Corani generates a robust 23% IRR after tax at our assumed US$12.50/oz price for
silver, despite our fairly conservative cash cost assumption of US$4.78oz of silver.
Prior to financing, we estimate an NAV (5% discount rate) of C$8.69/sh (diluted, inthe-
money shares).
The figure for post-financing depends greatly upon your assumption of the
financing: the number can be “engineered” into quite a broad range considering we
estimate that Bear Creek’s 70% share of the capex financing could run close to
US$300m – half again as much as the current share capitalization of the Company.
Assuming 100% equity financing at close to the current share price, the postfinancing
valuation would be C$6.46/sh, although this is somewhat academic, as
we do not expect the company to be raising US$300m in the near future.
Discussion of Rio Tinto’s Back-in Rights
One possible overhang to Bear Creek is that Rio Tinto has back-in-rights to the
Corani property.
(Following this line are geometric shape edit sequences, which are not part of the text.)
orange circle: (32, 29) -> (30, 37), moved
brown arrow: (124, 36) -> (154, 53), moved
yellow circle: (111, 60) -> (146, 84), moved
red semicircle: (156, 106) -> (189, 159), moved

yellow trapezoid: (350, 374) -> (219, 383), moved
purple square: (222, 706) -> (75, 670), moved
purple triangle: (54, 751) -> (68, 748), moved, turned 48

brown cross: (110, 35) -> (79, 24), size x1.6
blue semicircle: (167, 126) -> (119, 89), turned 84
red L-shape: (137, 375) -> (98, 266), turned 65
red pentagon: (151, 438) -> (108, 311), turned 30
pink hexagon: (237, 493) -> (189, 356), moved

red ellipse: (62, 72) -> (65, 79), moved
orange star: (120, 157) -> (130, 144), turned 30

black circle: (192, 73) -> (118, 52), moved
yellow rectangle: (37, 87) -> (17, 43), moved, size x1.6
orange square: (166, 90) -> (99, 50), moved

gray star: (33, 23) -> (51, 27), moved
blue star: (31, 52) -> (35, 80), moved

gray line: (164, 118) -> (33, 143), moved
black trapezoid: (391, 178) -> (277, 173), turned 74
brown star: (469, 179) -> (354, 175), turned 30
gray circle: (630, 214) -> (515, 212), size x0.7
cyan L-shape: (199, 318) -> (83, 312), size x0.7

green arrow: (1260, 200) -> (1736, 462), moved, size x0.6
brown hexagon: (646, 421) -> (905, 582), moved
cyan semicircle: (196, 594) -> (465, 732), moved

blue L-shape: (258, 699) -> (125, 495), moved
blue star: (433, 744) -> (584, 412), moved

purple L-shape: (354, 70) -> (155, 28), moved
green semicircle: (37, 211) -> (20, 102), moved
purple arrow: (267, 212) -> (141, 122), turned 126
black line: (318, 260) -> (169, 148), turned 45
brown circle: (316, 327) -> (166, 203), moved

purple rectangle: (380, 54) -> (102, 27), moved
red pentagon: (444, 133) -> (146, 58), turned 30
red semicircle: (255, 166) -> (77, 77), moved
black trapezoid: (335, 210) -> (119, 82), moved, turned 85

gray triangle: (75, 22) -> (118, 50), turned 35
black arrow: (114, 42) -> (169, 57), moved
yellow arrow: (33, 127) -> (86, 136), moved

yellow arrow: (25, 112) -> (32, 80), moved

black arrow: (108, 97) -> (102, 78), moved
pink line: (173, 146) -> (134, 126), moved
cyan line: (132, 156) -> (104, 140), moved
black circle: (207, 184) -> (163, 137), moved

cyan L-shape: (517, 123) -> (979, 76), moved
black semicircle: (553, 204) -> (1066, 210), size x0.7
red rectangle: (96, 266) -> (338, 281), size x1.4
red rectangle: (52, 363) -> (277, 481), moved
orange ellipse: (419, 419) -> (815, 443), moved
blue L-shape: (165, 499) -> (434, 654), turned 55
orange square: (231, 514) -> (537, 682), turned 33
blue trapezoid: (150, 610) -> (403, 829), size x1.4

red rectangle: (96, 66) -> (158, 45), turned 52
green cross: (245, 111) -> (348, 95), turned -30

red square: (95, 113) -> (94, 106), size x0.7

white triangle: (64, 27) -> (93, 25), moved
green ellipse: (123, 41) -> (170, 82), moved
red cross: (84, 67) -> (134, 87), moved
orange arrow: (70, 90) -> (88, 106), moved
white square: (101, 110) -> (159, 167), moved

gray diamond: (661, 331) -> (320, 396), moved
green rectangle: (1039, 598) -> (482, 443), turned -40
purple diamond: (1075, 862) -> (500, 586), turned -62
Details of remaining payments and back-in-rights are:
US$2.0m payment due by January 19, 2007, and a final US$3.0m
payment due by January 19, 2008 to earn 70%.
Following Bear Creek's earn-in, Rio Tinto has a 90-day period within which
it may offer to sell its 30% interest to Bear Creek for an additional payment
of US$5m, or continue under the joint venture terms.
Once Bear Creek has earned its 70% interest the project will operate as a
joint venture with standard dilution clauses and Bear Creek will maintain a
first right of refusal in the event RT decides to sell its interest to a third party. Bear Creek will pay, pro-rata to Bear Creek's interest, Rio Tinto "success
payments" of $1.10/oz of gold and $0.015/oz of silver, based upon
recoverable ounces defined in a bankable feasibility study.
Bear Creek will pay Rio Tinto $5m for each event that the recoverable
resource exceeds 1 Moz gold or 100 Moz silver.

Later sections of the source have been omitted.